===== Recorded information =====

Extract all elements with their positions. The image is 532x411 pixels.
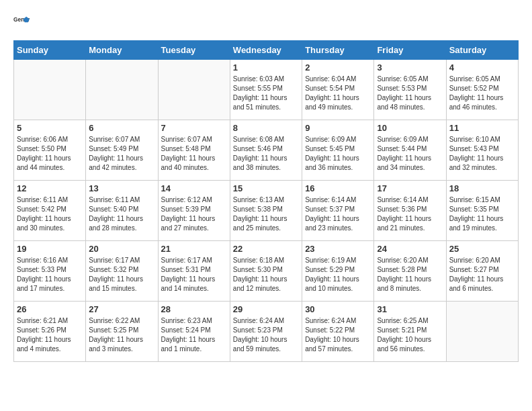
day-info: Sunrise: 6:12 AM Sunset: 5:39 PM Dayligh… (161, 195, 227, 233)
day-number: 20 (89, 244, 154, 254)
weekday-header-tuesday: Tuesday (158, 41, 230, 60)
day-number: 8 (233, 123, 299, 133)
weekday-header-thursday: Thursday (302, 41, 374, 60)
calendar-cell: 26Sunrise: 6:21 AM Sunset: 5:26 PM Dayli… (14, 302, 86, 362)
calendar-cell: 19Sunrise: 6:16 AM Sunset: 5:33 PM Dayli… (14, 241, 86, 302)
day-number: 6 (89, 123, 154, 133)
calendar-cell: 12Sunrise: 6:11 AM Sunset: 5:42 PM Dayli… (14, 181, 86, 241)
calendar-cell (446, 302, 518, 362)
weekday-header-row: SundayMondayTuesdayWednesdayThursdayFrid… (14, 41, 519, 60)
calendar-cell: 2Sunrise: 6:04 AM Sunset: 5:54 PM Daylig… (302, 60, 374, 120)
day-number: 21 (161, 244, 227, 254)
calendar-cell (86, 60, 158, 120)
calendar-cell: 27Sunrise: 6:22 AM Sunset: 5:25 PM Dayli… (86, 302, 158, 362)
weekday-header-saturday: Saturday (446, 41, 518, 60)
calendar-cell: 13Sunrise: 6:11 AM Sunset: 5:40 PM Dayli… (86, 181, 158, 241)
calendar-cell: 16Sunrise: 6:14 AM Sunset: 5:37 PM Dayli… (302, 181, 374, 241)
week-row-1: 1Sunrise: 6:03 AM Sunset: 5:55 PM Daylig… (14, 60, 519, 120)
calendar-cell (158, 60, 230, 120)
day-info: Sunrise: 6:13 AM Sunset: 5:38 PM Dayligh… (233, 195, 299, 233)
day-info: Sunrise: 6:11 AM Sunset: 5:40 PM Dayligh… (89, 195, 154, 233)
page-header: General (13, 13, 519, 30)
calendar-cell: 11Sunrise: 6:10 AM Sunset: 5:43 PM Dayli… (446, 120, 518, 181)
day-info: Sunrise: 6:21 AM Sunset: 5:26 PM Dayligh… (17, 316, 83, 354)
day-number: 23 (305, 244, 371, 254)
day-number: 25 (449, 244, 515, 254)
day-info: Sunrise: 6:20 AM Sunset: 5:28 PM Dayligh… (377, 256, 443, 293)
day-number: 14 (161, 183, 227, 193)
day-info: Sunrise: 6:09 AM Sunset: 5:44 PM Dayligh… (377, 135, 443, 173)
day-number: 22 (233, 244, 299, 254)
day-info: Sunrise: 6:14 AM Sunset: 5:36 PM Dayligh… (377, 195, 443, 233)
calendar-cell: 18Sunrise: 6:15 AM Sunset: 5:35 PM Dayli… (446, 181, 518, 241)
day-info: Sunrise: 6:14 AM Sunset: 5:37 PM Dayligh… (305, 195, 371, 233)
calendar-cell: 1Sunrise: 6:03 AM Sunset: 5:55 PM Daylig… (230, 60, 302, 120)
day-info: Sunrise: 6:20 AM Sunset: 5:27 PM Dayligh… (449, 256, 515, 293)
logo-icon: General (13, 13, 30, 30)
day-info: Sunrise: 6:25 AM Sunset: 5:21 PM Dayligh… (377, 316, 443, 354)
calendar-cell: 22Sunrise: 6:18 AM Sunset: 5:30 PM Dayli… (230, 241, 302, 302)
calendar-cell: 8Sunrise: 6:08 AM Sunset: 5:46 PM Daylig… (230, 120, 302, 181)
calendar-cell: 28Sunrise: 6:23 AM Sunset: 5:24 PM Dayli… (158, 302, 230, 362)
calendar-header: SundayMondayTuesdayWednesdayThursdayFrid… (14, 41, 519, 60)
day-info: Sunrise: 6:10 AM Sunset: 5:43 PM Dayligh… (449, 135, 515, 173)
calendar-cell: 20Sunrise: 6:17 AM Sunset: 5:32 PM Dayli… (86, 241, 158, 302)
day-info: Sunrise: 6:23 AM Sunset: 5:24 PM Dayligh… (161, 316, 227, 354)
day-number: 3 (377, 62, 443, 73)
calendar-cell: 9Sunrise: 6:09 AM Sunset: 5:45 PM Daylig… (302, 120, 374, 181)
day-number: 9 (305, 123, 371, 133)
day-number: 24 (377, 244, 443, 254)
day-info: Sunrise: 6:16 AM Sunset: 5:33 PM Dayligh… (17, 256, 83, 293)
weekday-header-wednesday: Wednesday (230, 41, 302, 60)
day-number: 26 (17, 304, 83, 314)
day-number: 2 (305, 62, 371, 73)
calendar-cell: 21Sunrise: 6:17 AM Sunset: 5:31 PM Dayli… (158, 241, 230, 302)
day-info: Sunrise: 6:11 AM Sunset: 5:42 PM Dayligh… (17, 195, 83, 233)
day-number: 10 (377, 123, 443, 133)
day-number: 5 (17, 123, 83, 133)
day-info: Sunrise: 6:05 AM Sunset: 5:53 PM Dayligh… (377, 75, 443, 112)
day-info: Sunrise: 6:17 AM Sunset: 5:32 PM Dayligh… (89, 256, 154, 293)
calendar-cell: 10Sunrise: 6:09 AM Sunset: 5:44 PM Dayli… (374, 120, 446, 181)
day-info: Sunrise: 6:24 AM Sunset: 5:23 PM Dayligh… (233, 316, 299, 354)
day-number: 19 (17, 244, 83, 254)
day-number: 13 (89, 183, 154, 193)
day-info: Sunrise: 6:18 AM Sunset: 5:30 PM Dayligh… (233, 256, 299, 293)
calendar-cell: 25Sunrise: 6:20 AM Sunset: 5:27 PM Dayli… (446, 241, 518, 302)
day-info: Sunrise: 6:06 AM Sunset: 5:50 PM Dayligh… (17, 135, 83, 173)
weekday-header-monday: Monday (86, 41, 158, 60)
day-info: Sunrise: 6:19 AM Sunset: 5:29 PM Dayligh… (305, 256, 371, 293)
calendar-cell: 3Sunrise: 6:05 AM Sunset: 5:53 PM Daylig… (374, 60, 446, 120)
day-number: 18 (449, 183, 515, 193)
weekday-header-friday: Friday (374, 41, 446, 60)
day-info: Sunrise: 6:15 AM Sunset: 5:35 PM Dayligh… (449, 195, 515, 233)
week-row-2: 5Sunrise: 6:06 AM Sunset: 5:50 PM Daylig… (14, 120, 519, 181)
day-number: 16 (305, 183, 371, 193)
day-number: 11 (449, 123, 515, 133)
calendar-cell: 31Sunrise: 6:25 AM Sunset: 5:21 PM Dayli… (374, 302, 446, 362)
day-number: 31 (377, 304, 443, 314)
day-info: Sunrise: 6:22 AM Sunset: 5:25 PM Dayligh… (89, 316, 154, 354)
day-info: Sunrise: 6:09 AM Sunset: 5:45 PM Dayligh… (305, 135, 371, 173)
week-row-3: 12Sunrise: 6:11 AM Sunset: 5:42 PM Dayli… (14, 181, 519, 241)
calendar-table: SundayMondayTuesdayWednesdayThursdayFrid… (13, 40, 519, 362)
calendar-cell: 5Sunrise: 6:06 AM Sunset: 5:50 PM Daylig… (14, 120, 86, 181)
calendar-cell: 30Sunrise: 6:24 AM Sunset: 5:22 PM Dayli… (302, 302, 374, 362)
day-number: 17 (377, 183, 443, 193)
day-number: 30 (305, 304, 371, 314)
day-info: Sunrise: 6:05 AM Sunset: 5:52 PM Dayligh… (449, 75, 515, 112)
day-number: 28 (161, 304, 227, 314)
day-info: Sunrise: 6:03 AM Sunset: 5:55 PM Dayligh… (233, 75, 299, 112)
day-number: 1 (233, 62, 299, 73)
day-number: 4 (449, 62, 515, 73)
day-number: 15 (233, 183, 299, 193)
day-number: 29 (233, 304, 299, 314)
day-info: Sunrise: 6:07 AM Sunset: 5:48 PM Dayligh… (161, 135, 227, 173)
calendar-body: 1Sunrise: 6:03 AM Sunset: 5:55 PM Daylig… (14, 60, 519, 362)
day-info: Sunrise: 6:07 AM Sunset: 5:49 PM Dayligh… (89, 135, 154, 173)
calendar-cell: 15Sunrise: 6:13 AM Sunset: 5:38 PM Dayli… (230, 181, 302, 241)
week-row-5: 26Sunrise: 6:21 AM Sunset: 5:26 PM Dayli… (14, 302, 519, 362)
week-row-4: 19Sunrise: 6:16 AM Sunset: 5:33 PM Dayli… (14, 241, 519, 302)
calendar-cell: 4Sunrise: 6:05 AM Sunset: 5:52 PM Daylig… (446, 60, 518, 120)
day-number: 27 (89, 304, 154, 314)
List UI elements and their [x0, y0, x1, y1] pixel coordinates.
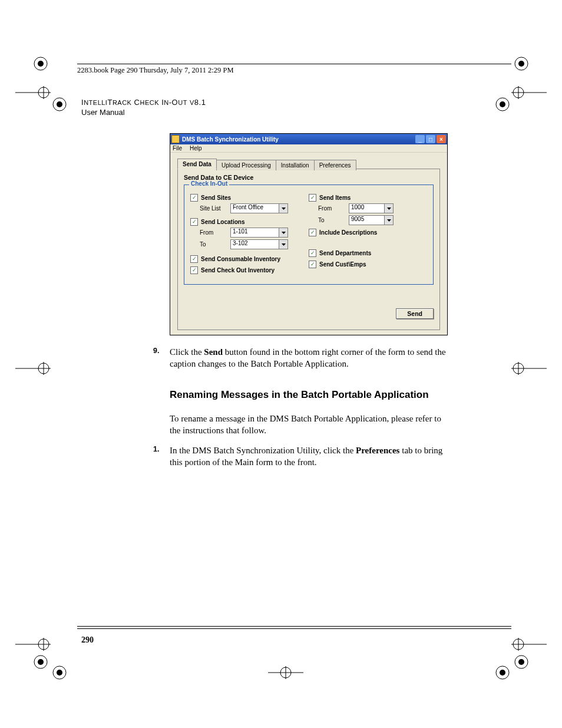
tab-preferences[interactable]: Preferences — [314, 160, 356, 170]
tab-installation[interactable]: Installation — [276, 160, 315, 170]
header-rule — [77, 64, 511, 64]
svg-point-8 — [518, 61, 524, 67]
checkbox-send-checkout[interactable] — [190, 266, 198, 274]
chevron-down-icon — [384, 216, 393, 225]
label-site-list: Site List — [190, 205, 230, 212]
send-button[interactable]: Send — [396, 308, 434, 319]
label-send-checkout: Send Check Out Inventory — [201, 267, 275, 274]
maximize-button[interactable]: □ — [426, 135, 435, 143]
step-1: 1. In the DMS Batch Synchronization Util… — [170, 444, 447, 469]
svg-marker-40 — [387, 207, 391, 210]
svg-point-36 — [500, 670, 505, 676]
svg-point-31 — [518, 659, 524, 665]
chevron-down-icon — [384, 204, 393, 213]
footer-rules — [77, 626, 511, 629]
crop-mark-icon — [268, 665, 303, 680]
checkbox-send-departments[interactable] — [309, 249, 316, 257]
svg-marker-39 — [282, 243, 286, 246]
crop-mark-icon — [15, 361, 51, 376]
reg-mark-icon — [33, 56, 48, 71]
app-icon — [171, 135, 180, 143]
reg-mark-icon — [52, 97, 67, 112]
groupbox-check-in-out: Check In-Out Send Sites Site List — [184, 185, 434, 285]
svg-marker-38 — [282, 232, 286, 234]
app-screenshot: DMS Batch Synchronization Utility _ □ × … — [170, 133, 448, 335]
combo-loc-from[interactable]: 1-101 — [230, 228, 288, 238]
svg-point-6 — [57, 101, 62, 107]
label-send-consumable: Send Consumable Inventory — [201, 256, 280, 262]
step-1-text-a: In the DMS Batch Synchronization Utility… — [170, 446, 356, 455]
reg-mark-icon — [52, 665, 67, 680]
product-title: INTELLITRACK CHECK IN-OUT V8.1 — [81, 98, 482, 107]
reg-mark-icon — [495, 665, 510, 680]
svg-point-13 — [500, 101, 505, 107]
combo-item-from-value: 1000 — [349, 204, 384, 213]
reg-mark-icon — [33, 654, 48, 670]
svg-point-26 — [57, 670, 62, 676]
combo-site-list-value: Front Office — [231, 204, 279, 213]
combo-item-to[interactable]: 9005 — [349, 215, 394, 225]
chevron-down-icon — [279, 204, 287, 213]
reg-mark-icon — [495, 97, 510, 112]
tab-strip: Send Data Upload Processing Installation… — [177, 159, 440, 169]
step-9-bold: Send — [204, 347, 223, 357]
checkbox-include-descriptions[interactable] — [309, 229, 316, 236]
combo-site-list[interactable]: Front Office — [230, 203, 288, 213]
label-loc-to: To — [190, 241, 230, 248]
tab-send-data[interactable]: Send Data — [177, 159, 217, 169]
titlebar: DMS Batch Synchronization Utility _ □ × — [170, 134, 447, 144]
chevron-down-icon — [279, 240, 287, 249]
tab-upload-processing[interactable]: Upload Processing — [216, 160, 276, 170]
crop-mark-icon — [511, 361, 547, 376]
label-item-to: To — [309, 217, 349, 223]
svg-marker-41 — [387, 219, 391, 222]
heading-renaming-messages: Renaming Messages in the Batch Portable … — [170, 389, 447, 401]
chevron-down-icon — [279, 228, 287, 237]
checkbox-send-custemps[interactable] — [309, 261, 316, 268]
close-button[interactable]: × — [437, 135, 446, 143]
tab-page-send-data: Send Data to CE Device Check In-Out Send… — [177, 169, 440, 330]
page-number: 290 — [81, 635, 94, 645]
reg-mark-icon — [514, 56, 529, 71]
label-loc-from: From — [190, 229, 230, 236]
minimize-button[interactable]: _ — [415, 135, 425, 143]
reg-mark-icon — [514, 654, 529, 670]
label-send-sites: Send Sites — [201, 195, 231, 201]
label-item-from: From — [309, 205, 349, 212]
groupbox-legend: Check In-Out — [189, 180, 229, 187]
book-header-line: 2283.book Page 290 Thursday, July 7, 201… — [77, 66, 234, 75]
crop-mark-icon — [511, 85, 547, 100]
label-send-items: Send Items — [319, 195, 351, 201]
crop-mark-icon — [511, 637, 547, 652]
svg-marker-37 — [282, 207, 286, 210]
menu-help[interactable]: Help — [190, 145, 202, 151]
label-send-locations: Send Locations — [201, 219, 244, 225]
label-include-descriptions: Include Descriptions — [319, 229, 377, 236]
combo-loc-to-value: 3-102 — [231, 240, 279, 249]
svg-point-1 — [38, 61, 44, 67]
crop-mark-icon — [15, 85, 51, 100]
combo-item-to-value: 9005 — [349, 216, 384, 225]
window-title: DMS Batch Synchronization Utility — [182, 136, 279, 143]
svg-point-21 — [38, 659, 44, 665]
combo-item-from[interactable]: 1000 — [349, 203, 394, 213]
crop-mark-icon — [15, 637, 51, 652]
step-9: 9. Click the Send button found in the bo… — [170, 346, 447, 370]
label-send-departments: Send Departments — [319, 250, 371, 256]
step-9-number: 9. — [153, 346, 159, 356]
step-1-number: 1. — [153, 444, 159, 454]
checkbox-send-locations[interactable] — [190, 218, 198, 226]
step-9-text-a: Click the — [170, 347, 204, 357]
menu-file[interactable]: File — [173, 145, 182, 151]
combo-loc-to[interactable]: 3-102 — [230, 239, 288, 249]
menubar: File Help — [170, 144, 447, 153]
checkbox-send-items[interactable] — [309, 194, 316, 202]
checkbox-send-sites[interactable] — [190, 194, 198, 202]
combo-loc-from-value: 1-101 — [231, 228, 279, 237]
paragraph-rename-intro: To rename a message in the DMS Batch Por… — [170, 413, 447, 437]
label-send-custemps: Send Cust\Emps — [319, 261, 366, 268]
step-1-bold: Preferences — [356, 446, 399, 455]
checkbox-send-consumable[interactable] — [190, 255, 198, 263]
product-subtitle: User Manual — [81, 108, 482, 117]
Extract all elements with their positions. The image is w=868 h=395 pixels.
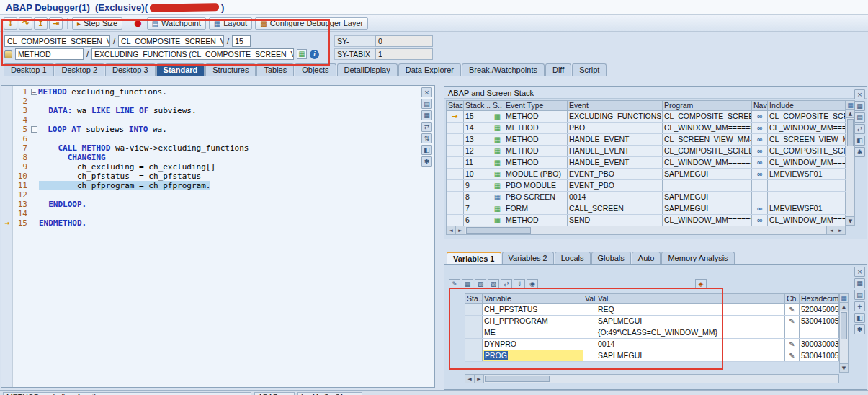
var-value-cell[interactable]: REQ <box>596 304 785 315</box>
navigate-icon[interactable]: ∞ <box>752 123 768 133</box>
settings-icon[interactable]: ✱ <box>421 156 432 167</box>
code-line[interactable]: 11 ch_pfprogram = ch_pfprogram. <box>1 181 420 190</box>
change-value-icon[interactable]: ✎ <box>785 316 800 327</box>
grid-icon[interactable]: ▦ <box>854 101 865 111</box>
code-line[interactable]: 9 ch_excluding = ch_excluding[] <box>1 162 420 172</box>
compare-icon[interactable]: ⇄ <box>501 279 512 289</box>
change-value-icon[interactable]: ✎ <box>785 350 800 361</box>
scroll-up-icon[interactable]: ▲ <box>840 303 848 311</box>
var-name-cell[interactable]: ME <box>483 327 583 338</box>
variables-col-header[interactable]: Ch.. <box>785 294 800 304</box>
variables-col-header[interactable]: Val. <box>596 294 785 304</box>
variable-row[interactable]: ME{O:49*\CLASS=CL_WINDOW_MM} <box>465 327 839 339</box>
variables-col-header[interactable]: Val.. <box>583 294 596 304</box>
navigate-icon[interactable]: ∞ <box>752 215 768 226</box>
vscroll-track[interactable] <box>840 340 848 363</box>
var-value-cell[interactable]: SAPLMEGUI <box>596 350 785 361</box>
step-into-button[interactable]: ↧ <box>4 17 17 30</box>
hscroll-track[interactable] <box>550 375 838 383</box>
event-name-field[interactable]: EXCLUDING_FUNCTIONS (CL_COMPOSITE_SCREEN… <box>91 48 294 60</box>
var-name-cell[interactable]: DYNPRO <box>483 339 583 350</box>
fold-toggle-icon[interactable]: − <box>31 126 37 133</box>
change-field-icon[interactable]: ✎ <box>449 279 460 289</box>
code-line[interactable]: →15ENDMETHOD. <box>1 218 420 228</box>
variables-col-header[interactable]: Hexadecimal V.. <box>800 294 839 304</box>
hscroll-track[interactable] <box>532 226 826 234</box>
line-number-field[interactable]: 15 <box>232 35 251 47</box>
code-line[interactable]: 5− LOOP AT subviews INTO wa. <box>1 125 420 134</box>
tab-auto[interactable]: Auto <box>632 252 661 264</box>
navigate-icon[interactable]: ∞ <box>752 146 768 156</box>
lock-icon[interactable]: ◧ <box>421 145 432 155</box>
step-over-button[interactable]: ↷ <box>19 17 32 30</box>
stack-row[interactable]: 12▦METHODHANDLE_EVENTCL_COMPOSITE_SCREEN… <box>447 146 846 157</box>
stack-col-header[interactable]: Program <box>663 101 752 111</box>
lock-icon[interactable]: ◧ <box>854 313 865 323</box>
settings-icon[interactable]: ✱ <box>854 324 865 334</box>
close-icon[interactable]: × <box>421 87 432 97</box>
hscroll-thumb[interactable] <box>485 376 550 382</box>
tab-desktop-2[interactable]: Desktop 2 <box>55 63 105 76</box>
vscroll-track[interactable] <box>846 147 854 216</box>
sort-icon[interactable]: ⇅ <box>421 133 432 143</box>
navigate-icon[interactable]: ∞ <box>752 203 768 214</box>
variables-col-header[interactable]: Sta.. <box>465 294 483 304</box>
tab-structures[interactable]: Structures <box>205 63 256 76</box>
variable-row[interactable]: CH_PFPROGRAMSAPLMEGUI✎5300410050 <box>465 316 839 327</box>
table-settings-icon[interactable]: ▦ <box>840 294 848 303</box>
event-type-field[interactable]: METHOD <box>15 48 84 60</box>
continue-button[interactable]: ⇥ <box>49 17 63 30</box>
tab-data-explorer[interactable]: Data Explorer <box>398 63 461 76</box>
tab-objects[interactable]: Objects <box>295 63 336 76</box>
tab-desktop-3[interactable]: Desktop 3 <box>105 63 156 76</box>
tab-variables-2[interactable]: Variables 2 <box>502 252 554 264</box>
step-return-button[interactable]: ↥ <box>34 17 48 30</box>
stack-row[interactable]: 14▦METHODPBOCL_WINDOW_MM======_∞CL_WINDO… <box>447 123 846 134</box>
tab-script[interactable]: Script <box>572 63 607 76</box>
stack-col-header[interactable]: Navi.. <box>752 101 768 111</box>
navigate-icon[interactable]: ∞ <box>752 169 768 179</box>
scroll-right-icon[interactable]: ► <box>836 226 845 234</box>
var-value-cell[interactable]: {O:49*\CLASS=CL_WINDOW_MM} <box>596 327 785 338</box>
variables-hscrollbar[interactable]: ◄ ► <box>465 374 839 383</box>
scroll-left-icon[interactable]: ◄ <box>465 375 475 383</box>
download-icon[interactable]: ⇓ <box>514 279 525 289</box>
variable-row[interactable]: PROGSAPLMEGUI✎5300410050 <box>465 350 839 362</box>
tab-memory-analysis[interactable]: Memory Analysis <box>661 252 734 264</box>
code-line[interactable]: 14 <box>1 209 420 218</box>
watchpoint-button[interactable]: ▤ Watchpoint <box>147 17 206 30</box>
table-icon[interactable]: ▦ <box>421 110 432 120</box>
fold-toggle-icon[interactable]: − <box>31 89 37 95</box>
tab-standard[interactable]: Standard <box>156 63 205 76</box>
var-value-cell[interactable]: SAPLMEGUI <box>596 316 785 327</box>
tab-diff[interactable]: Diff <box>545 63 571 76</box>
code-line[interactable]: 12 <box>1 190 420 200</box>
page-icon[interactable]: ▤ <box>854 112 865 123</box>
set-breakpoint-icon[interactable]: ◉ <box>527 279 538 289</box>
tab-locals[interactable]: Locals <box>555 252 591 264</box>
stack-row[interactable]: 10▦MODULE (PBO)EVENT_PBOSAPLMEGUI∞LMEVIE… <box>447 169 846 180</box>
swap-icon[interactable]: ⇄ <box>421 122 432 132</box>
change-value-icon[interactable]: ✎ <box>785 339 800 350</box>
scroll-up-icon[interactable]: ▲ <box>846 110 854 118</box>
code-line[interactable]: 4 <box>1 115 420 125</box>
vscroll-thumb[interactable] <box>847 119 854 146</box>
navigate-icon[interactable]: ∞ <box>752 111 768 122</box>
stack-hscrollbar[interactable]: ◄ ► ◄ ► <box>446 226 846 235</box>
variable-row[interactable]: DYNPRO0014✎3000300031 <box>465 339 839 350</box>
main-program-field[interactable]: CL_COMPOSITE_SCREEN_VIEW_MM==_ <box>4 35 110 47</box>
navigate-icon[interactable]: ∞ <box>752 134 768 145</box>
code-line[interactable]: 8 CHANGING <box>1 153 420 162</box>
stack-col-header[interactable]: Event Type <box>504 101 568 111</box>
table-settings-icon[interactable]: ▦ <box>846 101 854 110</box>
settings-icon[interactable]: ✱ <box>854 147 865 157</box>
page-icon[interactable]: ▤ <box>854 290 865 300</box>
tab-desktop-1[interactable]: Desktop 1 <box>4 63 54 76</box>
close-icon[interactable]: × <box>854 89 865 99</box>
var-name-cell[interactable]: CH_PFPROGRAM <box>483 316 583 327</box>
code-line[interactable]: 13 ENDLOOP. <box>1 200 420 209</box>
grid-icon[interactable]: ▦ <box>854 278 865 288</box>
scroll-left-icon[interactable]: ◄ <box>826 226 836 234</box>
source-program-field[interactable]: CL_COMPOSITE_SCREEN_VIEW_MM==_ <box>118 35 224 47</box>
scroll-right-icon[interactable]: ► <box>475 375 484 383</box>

=====

◆ What to work on
Wherever a line in the data above holds "with", copy that line.

◆ Exercise answer
Extract all elements with their positions. The image is 532x411 pixels.
Extract all elements with their positions. The image is w=868 h=395 pixels.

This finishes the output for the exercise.